Alla Camera, se il progetto consiste di un solo articolo e su questo è posta la questione di fiducia, va comunque effettuata la votazione finale del progetto stesso (a scrutinio non più segreto ma, di regola, palese). In passato, era presente una disposizione che fino alla riforma del voto segreto nel 1988 comportava rilevanti conseguenze procedurali: «se il progetto di legge consiste in un solo articolo, il Governo può porre la questione di fiducia sull'articolo medesimo, salva la votazione finale del progetto». Questa si teneva obbligatoriamente a scrutinio segreto generando un evidente paradosso. Aveva luogo infatti una "doppia votazione": una prima votazione a scrutinio palese e una seconda e ultima votazione, questa volta a scrutinio segreto.

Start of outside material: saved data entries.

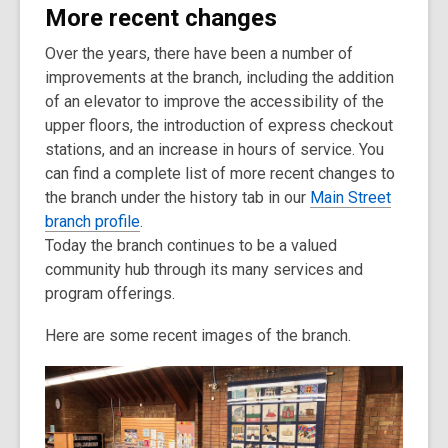
More recent changes
Over the years, there have been a number of
improvements at the branch, including the addition
of an elevator to improve the accessibility of the
upper floors, the introduction of express checkout
stations, and an increase in hours of service. You
can find a complete list of more recent changes to
the branch under the history tab in our
Main Street
branch profile
.
Today the branch continues to be a valued
community hub through its many services and
program offerings.
Here are some recent images of the branch.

Il tutto in violazione di uno dei principii-cardine del processo decisionale regolato dal diritto, quello del ne bis in idem. Votandosi infatti due volte sullo stesso oggetto, era ben facile che ne scaturissero due esiti diversi e dunque contrastanti, vista l'obbligatorietà del voto finale a scrutinio segreto e la relativa facilità con la quale era possibile richiederlo. In tal modo, veniva infatti lasciato campo libero ai c.d. "franchi tiratori", in grado di "affossare" il Governo sulla votazione finale, dopo aver magari confermato palesemente la fiducia nella votazione immediatamente precedente, articolo per articolo. Un paradosso, secondo la dottrina, un vero e proprio «monstrum giuridico».

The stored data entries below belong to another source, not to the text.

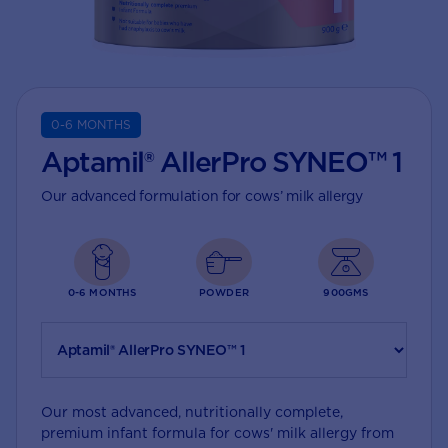
0-6 MONTHS
Aptamil® AllerPro SYNEO™ 1
Our advanced formulation for cows’ milk allergy
0-6 MONTHS
POWDER
900GMS
Our most advanced, nutritionally complete,
premium infant formula for cows' milk allergy from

Nell'esperienza parlamentare l'ipotesi di una doppia votazione con esiti contrastanti si è verificata solamente in due occasioni, con l'inevitabile conseguenza di costringere i governi Cossiga II e Craxi I alle dimissioni. In tale eventualità, infatti, qualunque scelta da parte del Governo poteva essere ricondotta ad una violazione costituzionale. Non dimettendosi avrebbe violato l'obbligo delle dimissioni in caso di voto contrario nell'ambito del rapporto fiduciario. Rassegnando le proprie dimissioni, avrebbe sminuito la portata della volontà del Parlamento, non tenendo conto del voto fiduciario ad esito positivo.